YOUR INSTRUCTIONS:
From the entries below, copy every line that has the word "Western".

PROVIDED RECORDS:

# # #

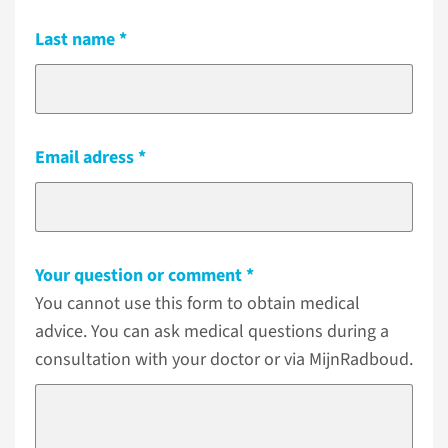
Last name
Email adress
Your question or comment
You cannot use this form to obtain medical
advice. You can ask medical questions during a
consultation with your doctor or via MijnRadboud.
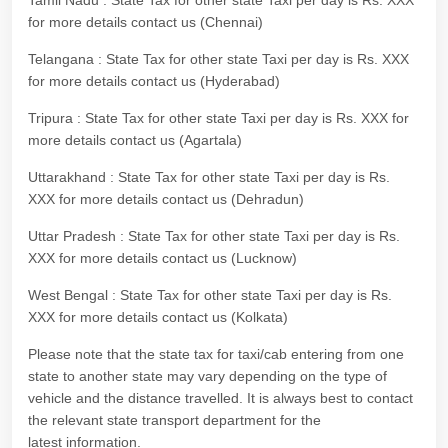
Tamil Nadu : State Tax for other state Taxi per day is Rs. XXX
for more details contact us (Chennai)
Telangana : State Tax for other state Taxi per day is Rs. XXX
for more details contact us (Hyderabad)
Tripura : State Tax for other state Taxi per day is Rs. XXX for
more details contact us (Agartala)
Uttarakhand : State Tax for other state Taxi per day is Rs.
XXX for more details contact us (Dehradun)
Uttar Pradesh : State Tax for other state Taxi per day is Rs.
XXX for more details contact us (Lucknow)
West Bengal : State Tax for other state Taxi per day is Rs.
XXX for more details contact us (Kolkata)
Please note that the state tax for taxi/cab entering from one
state to another state may vary depending on the type of
vehicle and the distance travelled. It is always best to contact
the relevant state transport department for the
latest information.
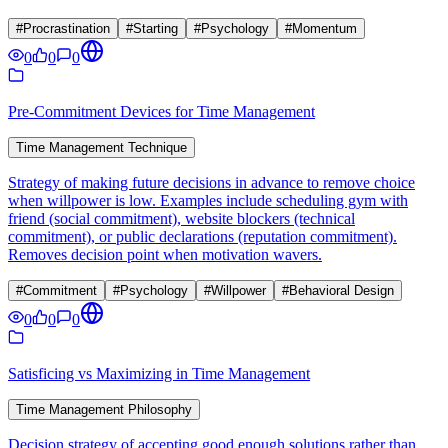
#
Procrastination
#
Starting
#
Psychology
#
Momentum
0
0
0
Pre-Commitment Devices for Time Management
Time Management Technique
Strategy of making future decisions in advance to remove choice
when willpower is low. Examples include scheduling gym with
friend (social commitment), website blockers (technical
commitment), or public declarations (reputation commitment).
Removes decision point when motivation wavers.
#
Commitment
#
Psychology
#
Willpower
#
Behavioral Design
0
0
0
Satisficing vs Maximizing in Time Management
Time Management Philosophy
Decision strategy of accepting good enough solutions rather than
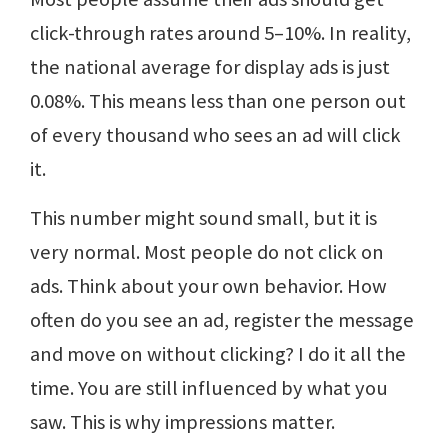
click-through rates around 5–10%. In reality,
the national average for display ads is just
0.08%. This means less than one person out
of every thousand who sees an ad will click
it.
This number might sound small, but it is
very normal. Most people do not click on
ads. Think about your own behavior. How
often do you see an ad, register the message
and move on without clicking? I do it all the
time. You are still influenced by what you
saw. This is why impressions matter.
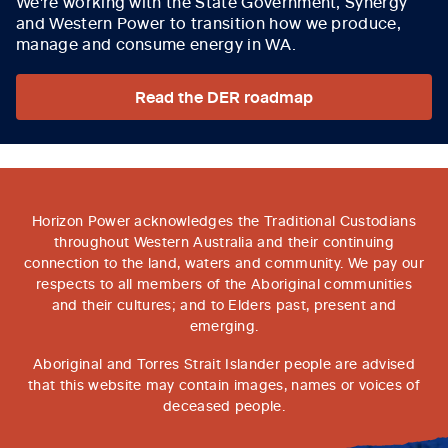
We're working with the State Government, Synergy
and Western Power to transition how we produce,
manage and consume energy in WA.
Read the DER roadmap
Horizon Power acknowledges the Traditional Custodians
throughout Western Australia and their continuing
connection to the land, waters and community. We pay our
respects to all members of the Aboriginal communities
and their cultures; and to Elders past, present and
emerging.
Aboriginal and Torres Strait Islander people are advised
that this website may contain images, names or voices of
deceased people.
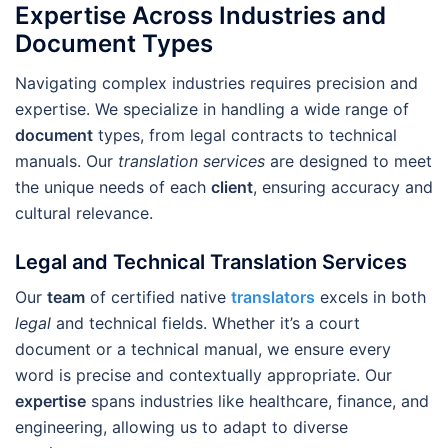
Expertise Across Industries and
Document Types
Navigating complex industries requires precision and
expertise. We specialize in handling a wide range of
document
types, from legal contracts to technical
manuals. Our
translation services
are designed to meet
the unique needs of each
client
, ensuring accuracy and
cultural relevance.
Legal and Technical Translation Services
Our
team
of certified native
translators
excels in both
legal
and technical fields. Whether it’s a court
document or a technical manual, we ensure every
word is precise and contextually appropriate. Our
expertise
spans industries like healthcare, finance, and
engineering, allowing us to adapt to diverse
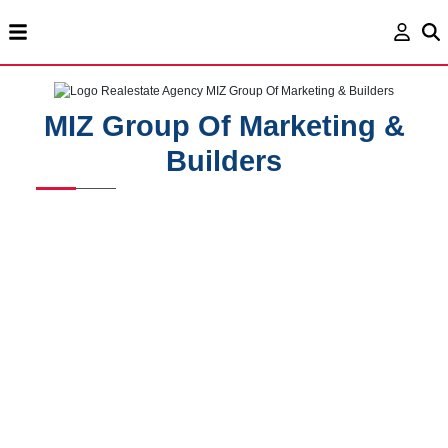
MIZ Group Of Marketing &
Builders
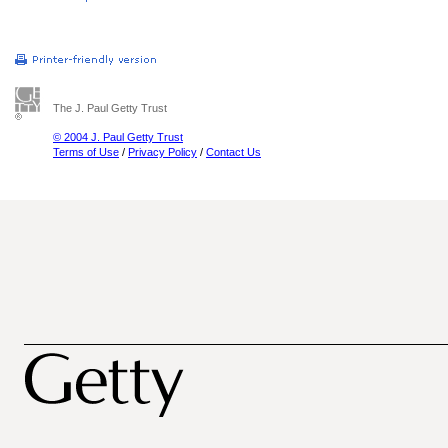
The J. Paul Getty Trust
© 2004 J. Paul Getty Trust
Terms of Use
/
Privacy Policy
/
Contact Us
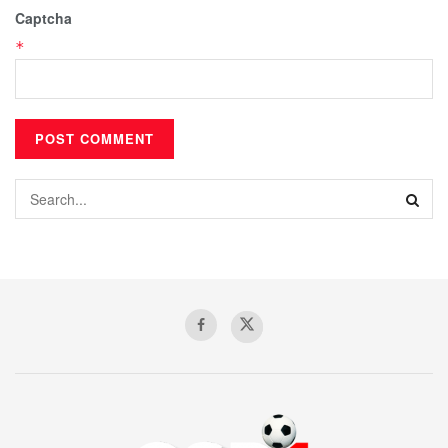
Captcha
*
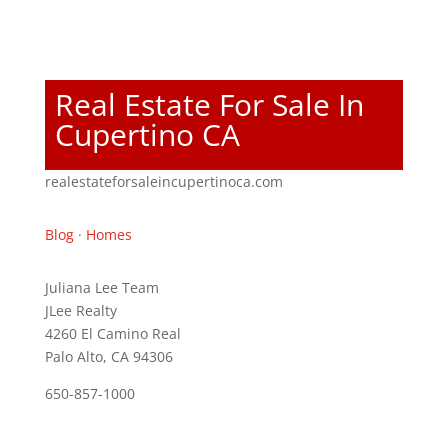
Real Estate For Sale In
Cupertino CA
realestateforsaleincupertinoca.com
Blog
·
Homes
Juliana Lee Team
JLee Realty
4260 El Camino Real
Palo Alto, CA 94306
650-857-1000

# # #

WRITTEN REPLY:
and Western Power to transition how we produce,
throughout Western Australia and their continuing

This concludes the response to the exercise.